Kind of a slow week for me, at least in terms of live board game play. Connor and Jesse were both busy, and I had a gig over the weekend that prevented me from attending Tim and Carrie's game day on Saturday, so I was really ready to have some fun on Tuesday night at Chris's out in the wilds of Sherwood.
Unfortunately, the night got off to a bad start when I foolishly thought I could get out there in 30 minutes. More like 50, and as such I was nearly 20 minutes late. I think people were waiting for me, and indeed Chris had set up Warrior Knights for six. Silly me, he had mentioned this in e-mail earlier in the week, and I had been busy enough that I didn't reply back saying that WK for six on a weeknight is a Really Bad Idea.
This is not to say that WK isn't a good game, although to be honest I haven't quite gotten to the point where I have played enough to know that for a fact.
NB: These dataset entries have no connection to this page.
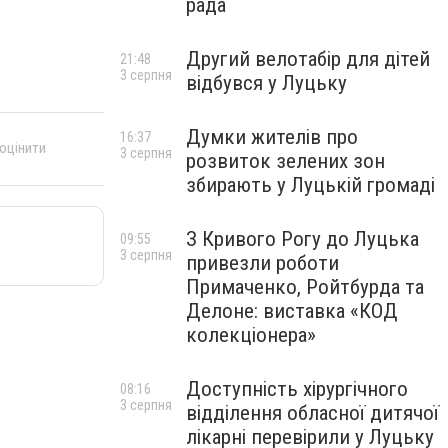
рада
Другий велотабір для дітей
21:48
3 серпня
відбувся у Луцьку
Думки жителів про
16:37
 оцінити
3 серпня
розвиток зелених зон
збирають у Луцькій громаді
З Кривого Рогу до Луцька
09:55
3 серпня
привезли роботи
Примаченко, Ройтбурда та
Делоне: виставка «КОД
колекціонера»
Доступність хірургічного
08:16
3 серпня
відділення обласної дитячої
лікарні перевірили у Луцьку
This was my second game, the first being a four player affair that we played to 10 points. In that game, we felt that the time was not a huge problem, and that the game had a lot of very interesting mechanisms. And when I say a lot, I mean "a lot". Making things only slightly more complicated was that the game really needs to go to 12 points (or 15, or whatever the extended Influence Points per player number is). I think there's a great game arc here, but you'd never know unless you played to a higher total because everything takes some time to develop.
With six new players, the scaling issues were insane. We finished "learning" the game (you really learn the game through playing, as I mentioned several times during the rules walkthrough) at about 8pm, and we stopped after three turns at 10:05pm. At that point, the leader had seven influence points, technically about a turn away from a 10 point victory. By game end, turns were taking about 30 minutes, but there wasn't a whole lot of conflict at that point. In fact, I don't think anyone had attacked anyone else.
To my mind, six is not a bad number, but you have to give it a good five to six hours to play to completion, and by completion I mean to a high influence point total. But here's the problem: I blew one early assault attempt by a noble (the one that gives you an extra victory), and the other one chickened out and did a siege. The guy who had two successful assaults had a two-point-per-turn influence advantage over me. Sure, I could go attack him, but unless he'd really knocked down the walls of the city he took, I had little chance of winning a combat, and would almost certainly be in a weakened position. To make matters worse, I was on the "wrong" side of the board from the cities I was sieging early, and thought that one was a port when it wasn't. It was on the coast, so I just assumed that all cities on the coast had ports, but this one didn't. As such, I again blew a cycle. There are a lot of games that are like this (and in fact I spent a little time defending World of Warcraft: the boardgame despite it having the same problem, although there are many differences that minimize the problem such as teamwork, a relatively large number of turns, and it being more story driven rather than a game per se), but in WK I think it may really be a problem.
Obviously, the thing to do at the point where we ended the game is to go after Jacob's cities, or anyone else who took an early lead. If everyone is doing that, there's some chance that the game will balance out and no one will run away with a win, but that requires the players to have enough experience in the game to recognize the threat. It was clear that as the only person at the table who had played a game to a (weak) conclusion, my motives were suspect - never mind that it had been long enough ago that I needed the full rules refresher.
Still, I've only seen a handful of inter-player combats in two short games so far, and it's clear that without the long version this one is a set of mechanisms in search of interesting gameplay. Now that we have so many people who have played, it may be worthwhile to pull this out at Sunriver and go for a full game and see if the endgame justifies the opening moves. Right now, with them being a bit of a crapshoot (assuming you want to go for it rather than just siege right away), I'm a bit concerned that how the cards play out early has too much of an effect on how the game resolves itself.
Not a huge surprise - I'm clearly moving toward games that have more story to them at present, but I am hopeful that this one will prove to be worth the effort. However, I don't know that I'll want to devote the time that six people require, which is a problem if bringing down the leader proves to be as important as I think it will.
Thanks to Chris for hosting. Sadly, no more gaming (other than WoW online) until next Tuesday at Matt's.